*** Opening of Materials provided ***

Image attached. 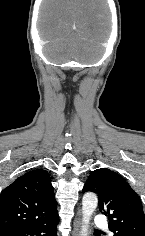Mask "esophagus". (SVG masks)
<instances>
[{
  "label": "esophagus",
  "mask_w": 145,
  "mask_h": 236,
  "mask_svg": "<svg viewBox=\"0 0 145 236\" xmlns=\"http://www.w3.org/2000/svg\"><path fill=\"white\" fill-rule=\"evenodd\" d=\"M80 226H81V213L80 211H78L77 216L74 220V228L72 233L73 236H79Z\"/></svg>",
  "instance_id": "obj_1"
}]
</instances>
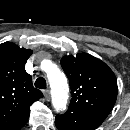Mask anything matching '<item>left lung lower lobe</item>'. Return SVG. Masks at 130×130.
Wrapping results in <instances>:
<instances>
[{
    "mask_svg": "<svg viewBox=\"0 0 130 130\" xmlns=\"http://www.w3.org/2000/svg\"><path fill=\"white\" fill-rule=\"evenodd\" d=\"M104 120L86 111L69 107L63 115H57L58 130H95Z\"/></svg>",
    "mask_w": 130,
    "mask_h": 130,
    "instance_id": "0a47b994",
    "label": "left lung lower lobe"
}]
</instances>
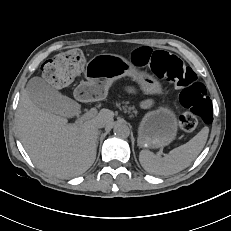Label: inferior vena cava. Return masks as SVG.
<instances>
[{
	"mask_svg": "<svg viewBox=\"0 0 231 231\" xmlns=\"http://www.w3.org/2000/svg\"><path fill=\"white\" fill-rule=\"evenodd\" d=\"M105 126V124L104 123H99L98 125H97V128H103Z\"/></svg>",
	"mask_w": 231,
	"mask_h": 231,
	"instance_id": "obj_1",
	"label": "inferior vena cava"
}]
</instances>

*** Close of Materials provided ***

## Action item
Output an exact copy of the lines from the one with "Mask anything matching" through the closing line of the records, inclusive, without any images.

## Solution to this problem
Mask anything matching '<item>left lung lower lobe</item>'. Return SVG. Masks at 130×130.
Wrapping results in <instances>:
<instances>
[{
    "mask_svg": "<svg viewBox=\"0 0 130 130\" xmlns=\"http://www.w3.org/2000/svg\"><path fill=\"white\" fill-rule=\"evenodd\" d=\"M104 120L86 111L69 107L63 115H57L58 130H95Z\"/></svg>",
    "mask_w": 130,
    "mask_h": 130,
    "instance_id": "0a47b994",
    "label": "left lung lower lobe"
}]
</instances>
Label: inferior vena cava. Return masks as SVG.
<instances>
[{
	"mask_svg": "<svg viewBox=\"0 0 231 231\" xmlns=\"http://www.w3.org/2000/svg\"><path fill=\"white\" fill-rule=\"evenodd\" d=\"M105 126V124L104 123H99L98 125H97V128H103Z\"/></svg>",
	"mask_w": 231,
	"mask_h": 231,
	"instance_id": "obj_1",
	"label": "inferior vena cava"
}]
</instances>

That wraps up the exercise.